Der Kläger verlangt Ersatz eines Schadens, der ihm dadurch entstanden ist, dass ein offen stehendes Fenster im Mietobjekt des Beklagten zerbrach und die herunterfallenden Glasscheiben zwei Taxis beschädigten, deren Eigentümer den Ersatz der Reparaturkosten gegen den Kläger als Gebäudeeigentümer und Vermieter durchgesetzt haben.
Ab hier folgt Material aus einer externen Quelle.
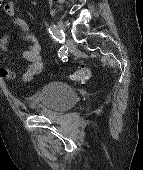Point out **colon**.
I'll return each instance as SVG.
<instances>
[{
  "mask_svg": "<svg viewBox=\"0 0 143 170\" xmlns=\"http://www.w3.org/2000/svg\"><path fill=\"white\" fill-rule=\"evenodd\" d=\"M4 0H0L2 3ZM91 71L87 66H80L76 71L69 74V79L75 82L85 83L90 79Z\"/></svg>",
  "mask_w": 143,
  "mask_h": 170,
  "instance_id": "colon-1",
  "label": "colon"
}]
</instances>
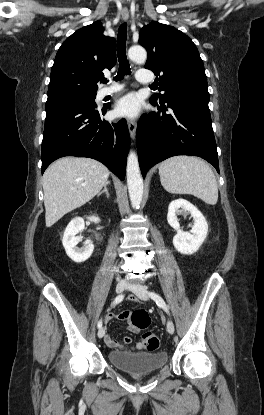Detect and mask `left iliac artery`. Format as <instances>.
I'll return each instance as SVG.
<instances>
[{
	"label": "left iliac artery",
	"instance_id": "1",
	"mask_svg": "<svg viewBox=\"0 0 264 415\" xmlns=\"http://www.w3.org/2000/svg\"><path fill=\"white\" fill-rule=\"evenodd\" d=\"M149 296L156 302L158 306L162 307L169 314L168 307L160 295L156 294L155 292H149Z\"/></svg>",
	"mask_w": 264,
	"mask_h": 415
}]
</instances>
Das Landgericht hat die Klage wegen Verjährung abgewiesen, was der Kläger mit seiner Berufung bekämpft.

Von einer weiteren Darstellung des Sachverhaltes und der gestellten Anträge wird gemäß § 540 Abs. 2 ZPO i.V.m. § 313 a Abs. 1 S. 1 ZPO abgesehen.

II.

Die zulässige Berufung ist begründet. Der geltend gemachte Anspruch steht dem Kläger zu. Verjährung ist nicht eingetreten.

1.

Der Anspruch des Klägers ergibt sich aus schuldhafter Verletzung der mietvertraglichen Obhutspflicht gemäß § 280 Abs. 1 BGB (vgl. Wolf/Eckert/Ball, Handbuch des gewerblichen Miet-, Pacht- und Leasingrechts, 9. Aufl., Rn. 549/551).

Die Obhutspflicht wurde verletzt, da trotz des aufgetretenen Sturmes das Fenster offen stand. Das verletzt die Pflicht des Mieters, die Mietsache so zu behandeln, dass Schäden vermieden werden, die nicht zwangsläufig Folge des mietvertraglichen Gebrauchs sind.
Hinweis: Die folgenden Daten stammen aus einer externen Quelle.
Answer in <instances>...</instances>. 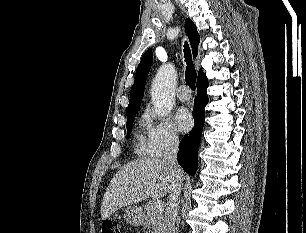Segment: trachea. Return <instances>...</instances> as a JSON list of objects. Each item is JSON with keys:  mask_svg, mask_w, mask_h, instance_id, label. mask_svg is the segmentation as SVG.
Here are the masks:
<instances>
[{"mask_svg": "<svg viewBox=\"0 0 306 233\" xmlns=\"http://www.w3.org/2000/svg\"><path fill=\"white\" fill-rule=\"evenodd\" d=\"M184 57L185 61L187 63L186 71H185V80L186 83L189 85V87L193 90H195V82H196V70L192 62V56H191V51L188 46V43L186 42L184 45Z\"/></svg>", "mask_w": 306, "mask_h": 233, "instance_id": "1", "label": "trachea"}]
</instances>
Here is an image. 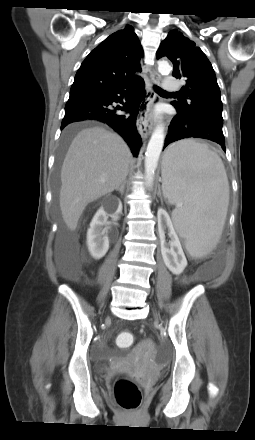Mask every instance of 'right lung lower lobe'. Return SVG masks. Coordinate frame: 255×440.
Wrapping results in <instances>:
<instances>
[{
  "mask_svg": "<svg viewBox=\"0 0 255 440\" xmlns=\"http://www.w3.org/2000/svg\"><path fill=\"white\" fill-rule=\"evenodd\" d=\"M145 95L141 77L110 89L71 95L65 106L61 129L83 120L104 122L124 138L133 155L137 156L142 140L136 128V116L143 106L141 102ZM113 102H119L123 107H114ZM119 111L130 113V116L120 114Z\"/></svg>",
  "mask_w": 255,
  "mask_h": 440,
  "instance_id": "right-lung-lower-lobe-1",
  "label": "right lung lower lobe"
}]
</instances>
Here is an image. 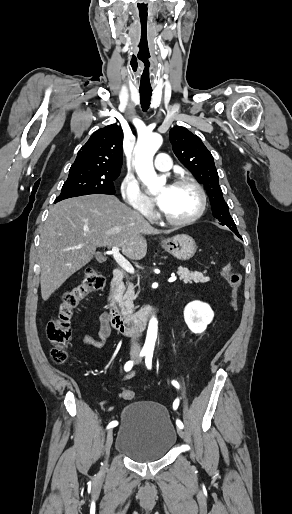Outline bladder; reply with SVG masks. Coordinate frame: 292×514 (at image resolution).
<instances>
[{
    "label": "bladder",
    "mask_w": 292,
    "mask_h": 514,
    "mask_svg": "<svg viewBox=\"0 0 292 514\" xmlns=\"http://www.w3.org/2000/svg\"><path fill=\"white\" fill-rule=\"evenodd\" d=\"M176 440L175 427L163 405L135 401L123 408L115 442L119 455L138 463L159 461Z\"/></svg>",
    "instance_id": "1"
}]
</instances>
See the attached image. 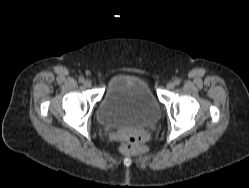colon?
I'll return each instance as SVG.
<instances>
[{
	"instance_id": "colon-1",
	"label": "colon",
	"mask_w": 249,
	"mask_h": 188,
	"mask_svg": "<svg viewBox=\"0 0 249 188\" xmlns=\"http://www.w3.org/2000/svg\"><path fill=\"white\" fill-rule=\"evenodd\" d=\"M139 145V140L135 136H129L120 144V149L123 152H133Z\"/></svg>"
}]
</instances>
Diese Obhutspflicht war im Verhältnis der Parteien am Schadenstag, dem 18.11.2004, noch nicht entfallen. Denn das Ende der Obhutspflicht setzt eine Rückgabe der Mietsache im Verhältnis Mieter und Vermieter voraus. Die Übergabe der Schlüssel an einen Nachmieter ohne Einverständnis des Vermieters genügt hierfür nicht. Zu einer weitergehenden Übergabe ist es, wie die erstinstanzliche Beweisaufnahme und auch die Anhörung des Beklagten durch den Senat ergeben haben, vor dem Schadenstag nicht gekommen.

Die Verletzung der Obhutspflicht liegt darin, dass das Fenster trotz des stürmischen Wetters nicht geschlossen war. Ein wirksamer Schutz vor Beschädigungen der Mietsache hätte vorausgesetzt, dass das Fenster geschlossen und somit vor der Einwirkung des Sturms geschützt wird. Dem kann nicht entgegengehalten werden, das Fenster habe sich nicht schließen lassen. Denn sowohl die Beweisaufnahme in erster Instanz als auch die Anhörung des Beklagten vor dem Senat haben ergeben, dass sich das Fenster schließen ließ. Es mag sein, dass dies nur mit einiger Mühe möglich war. Die Obhutspflicht verlangt das Schließen des Fensters bei stürmischem Wetter aber auch dann, wenn das Fenster nicht ganz leicht zu schließen ist.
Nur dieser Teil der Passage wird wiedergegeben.